The Imperial Valley stretches over 100 miles from the foothills of the Laguna Mountains in southern California to Yuma, Arizona at the juncture of California, Arizona and Mexico. It is a vast alluvial plain, rich in minerals and, before the irrigation of the valley, a low desert dotted by barrel cactus and rolling tumbleweed. Once the dams and extensive canals were built (a colorful history of drastic measures, tragic mishaps, and powerful men with big dreams and money to back them) the desert floor flowered into one of America’s most productive bread baskets. In 1990 the lettuce crop alone harvested $16M for growers.

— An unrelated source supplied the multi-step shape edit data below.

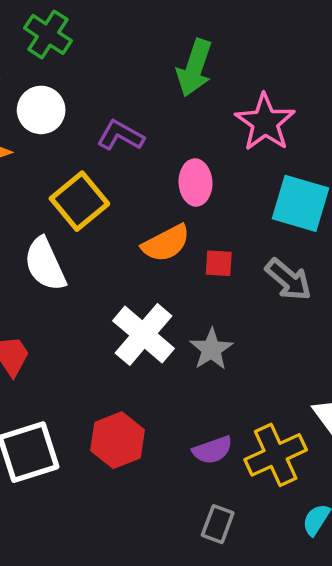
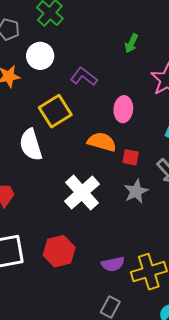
green arrow: (194, 68) -> (131, 43), size x0.6
orange semicircle: (166, 243) -> (102, 142), turned -144
gray star: (211, 349) -> (136, 191), moved

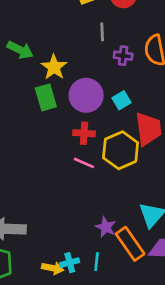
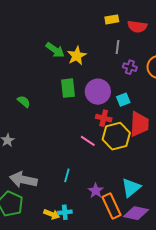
yellow star: (54, 67) -> (77, 56), moved
red cross: (84, 133) -> (104, 118), moved
cyan line: (97, 262) -> (67, 175), moved

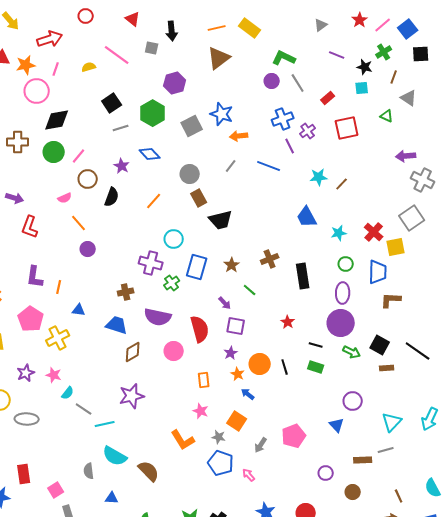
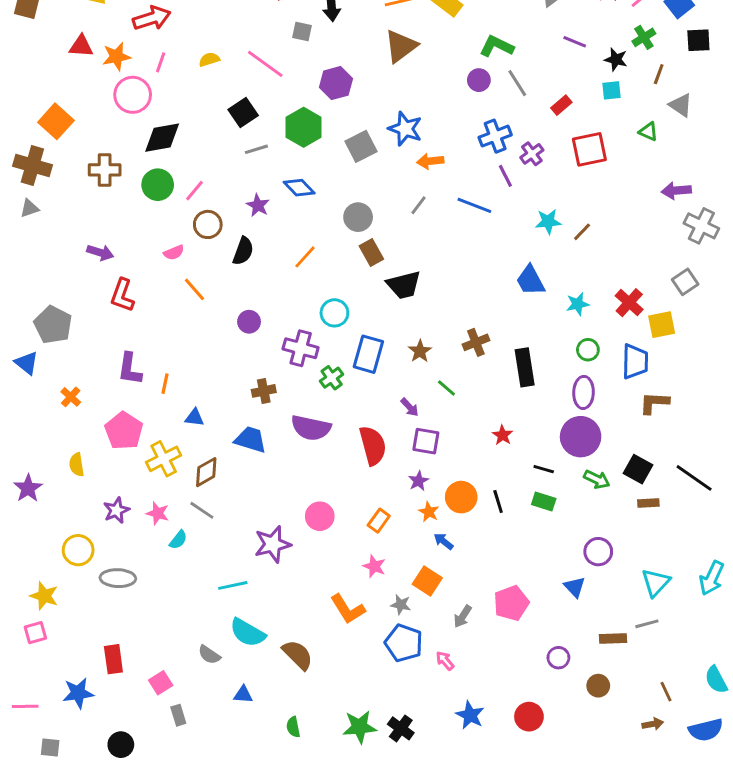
pink line: (117, 55) -> (265, 64), moved
gray square: (412, 218) -> (685, 282), size x0.7
purple circle: (88, 249) -> (249, 322), moved
pink circle: (174, 351) -> (320, 516), moved
brown diamond: (133, 352) -> (206, 472), moved
orange rectangle: (204, 380) -> (379, 521), turned 42
gray line: (84, 409) -> (202, 510), moved
gray semicircle: (89, 471) -> (209, 655), turned -49

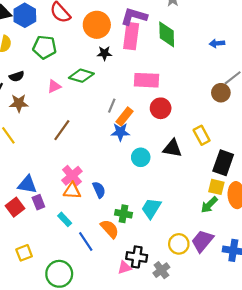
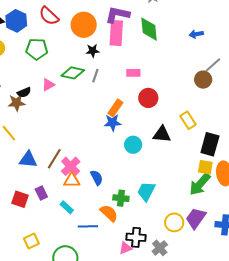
black semicircle: (17, 76) -> (24, 92), moved
pink rectangle: (146, 80) -> (133, 73), size x0.6
gray line: (112, 106) -> (95, 76), moved
brown line: (62, 130) -> (54, 159), moved
blue triangle: (27, 185) -> (28, 160), moved
green arrow: (209, 205) -> (200, 184), size x1.4
red square: (15, 207) -> (20, 199), turned -30
blue line: (86, 242) -> (88, 226), turned -54

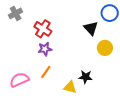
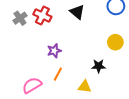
black triangle: (91, 28) -> (77, 12), moved
red cross: (43, 29) -> (42, 15), moved
black star: (86, 77) -> (99, 66), moved

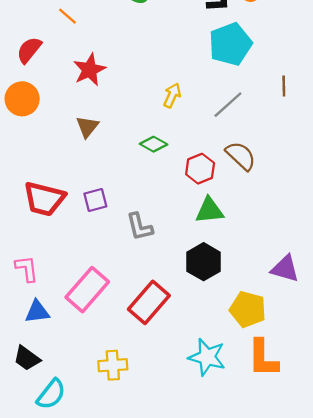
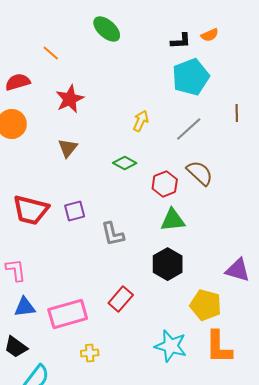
red semicircle: (29, 50) -> (18, 82), turned 35
pink rectangle: (87, 290) -> (68, 314), moved, turned 33
red rectangle: (149, 302) -> (121, 299), size x0.7
yellow cross: (113, 365) -> (90, 353), size x0.7

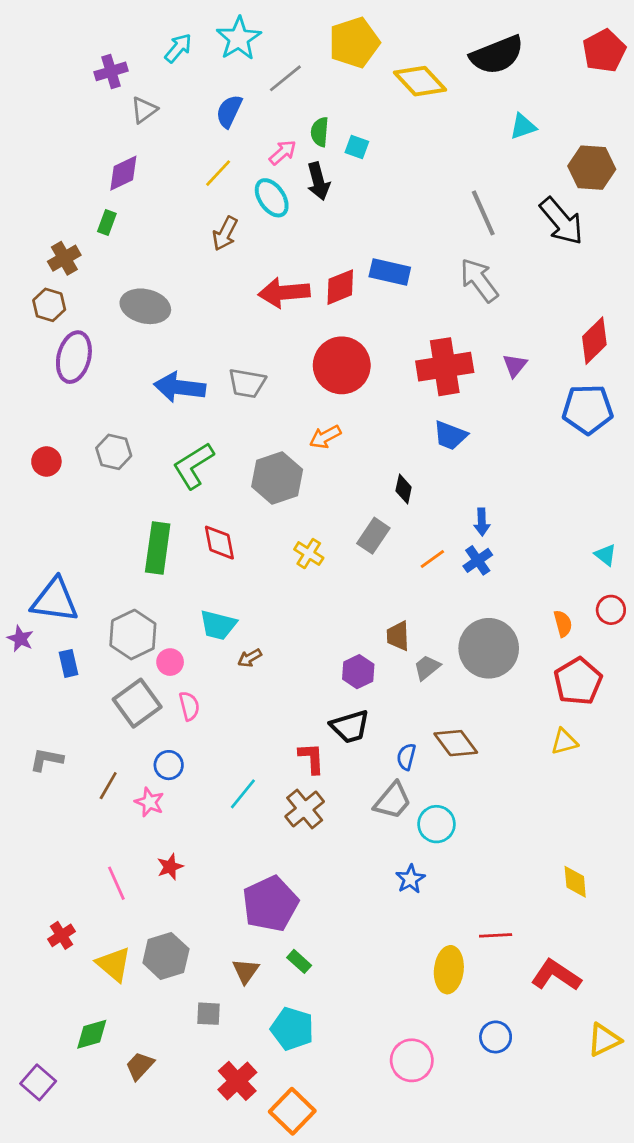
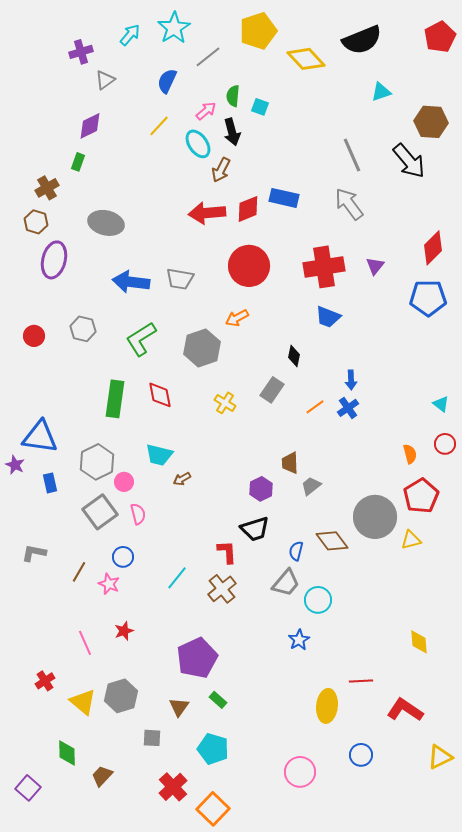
brown arrow: (225, 233) -> (221, 170), moved
gray circle: (489, 648) -> (375, 517), moved
green diamond: (92, 1034) -> (67, 753), turned -76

As the sun rose higher, row upon row of lettuce and blue canals appeared and disappeared from view like an old-time flickering movie. Egrets and gulls flew above or walked among the rows! Did they migrate from the oceans of southern California or up from the delta on the Sea of Cortez?The whole experience was surreal. Then I began to notice the heat…oh, dear. My un-air-conditioned beach mobile! I was unprepared for this region of the world. I was sweating profusely now and had brought only a small bottle of water with me. Suddenly I felt threatened. Where was the nearest town?  Where were the people? I saw nothing but huge sprinklers like warriors from Star Wars on thin metal legs rolling across fields throwing streams of precious Colorado River water onto American grown vegetables and cotton. On and on I drove, past a feedlot that stank for miles, past an ostrich farm and more green flushed with blue sparkling water. Was there any water left in the Rio Colorado? I wondered.

The heat grew ever more oppressive. At below sea level, the Imperial Valley is a heat sponge. I nearly fainted before finding a small town and limped into Wendy’s where I remained for three hours slumped over a table. The waitresses were empathetic. Many California beach combers succumbed to the valley’s record temperatures. It reached 119 degrees that day in May.